It's strange fact of my life that, since I spend a lot of time with film majors, I'm involved in more than a few conversations about writing, script or novel. A while ago, my brother, who got involved in a friend's project, was discussing dialogue with me. According to him, his friend had a very interesting manner of speaking not common to most people. And, according to him, it showed in the script.
My brother told me that scripts should never sound the way people actually talk, because that's going to change. Instead, they should sound the way people wished they talked, because that wasn't going to change any time soon. The dialogue shouldn't mimic real life's; it should be better than it.
Now, I cannot believe I'm actually going to say this -- and if I thought there was even the vaguest chance he might read this post, I would never say it -- but I think my brother actually have gotten that one right.
To save myself the pain of having to concur with my brother, I will chose instead to quote Nathan Bradsford: "Don't write what real life sounds like; write better than real life."
If you're sitting there thinking, 'Wait, isn't that basically what her brother said?', yes, that is basically what he said. However, I'm willing to skip over that fact in my head. What can I say, that's how I roll.
Anyway, I must say, I believe that quote is quite true.
I know that the way I speak bears very little resemblance to the way a lot of people speak.

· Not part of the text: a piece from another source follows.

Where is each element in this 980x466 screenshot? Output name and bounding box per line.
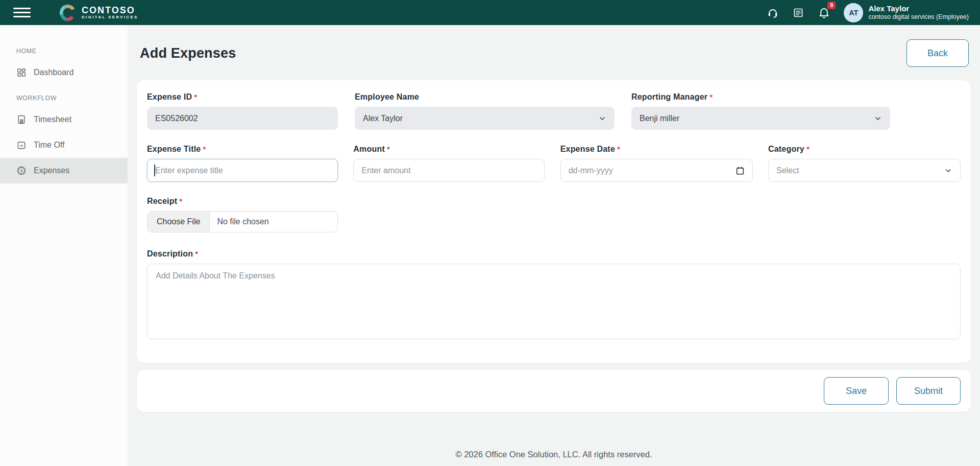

I like the words 'quite' and 'rather.' I also try to avoid using the word 'like' out of the context of 'Oh, I like this cake very much. It is very delicious.' (When I was younger, my father used to charge me a quarter every time I messed that one up. He pulled that stunt on my friends as well. Believe me, you shape up fast when you cannot get a paragraph out without interruptions on a grammatical front.) I also tend to sarcasm and sentences that thrive on commas.
I also know that the way people speak isn't always the wittiest, funniest, or prettiest manner of speaking. I know I clean it up when I'm writing the dialogue for my stories. Gut feeling tells me dialogue writers for films must clean that up as well, though I don't know as much about that as I should.
This is, indeed, another concern for me, as I'm writing in first person. My narrator writes the way people talk, which isn't always the best thing. I don't just want her to sound like a real person. I want her to sound better than a real person.
How do you feel about realism in dialogue? How about in narration?